▶ **TASK OBJECTIVE**
Find the word "Gebrauch" in the records below. List each line containing it.

════

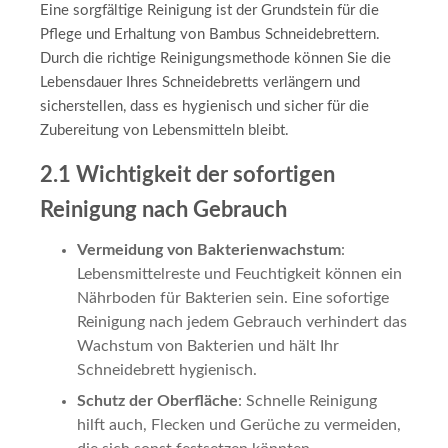
Eine sorgfältige Reinigung ist der Grundstein für die
Pflege und Erhaltung von Bambus Schneidebrettern.
Durch die richtige Reinigungsmethode können Sie die
Lebensdauer Ihres Schneidebretts verlängern und
sicherstellen, dass es hygienisch und sicher für die
Zubereitung von Lebensmitteln bleibt.
2.1 Wichtigkeit der sofortigen
Reinigung nach Gebrauch
Vermeidung von Bakterienwachstum
:
Lebensmittelreste und Feuchtigkeit können ein
Nährboden für Bakterien sein. Eine sofortige
Reinigung nach jedem Gebrauch verhindert das
Wachstum von Bakterien und hält Ihr
Schneidebrett hygienisch.
Schutz der Oberfläche
: Schnelle Reinigung
hilft auch, Flecken und Gerüche zu vermeiden,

════

▶ **YOUR RESPONSE**
Reinigung nach Gebrauch
Reinigung nach jedem Gebrauch verhindert das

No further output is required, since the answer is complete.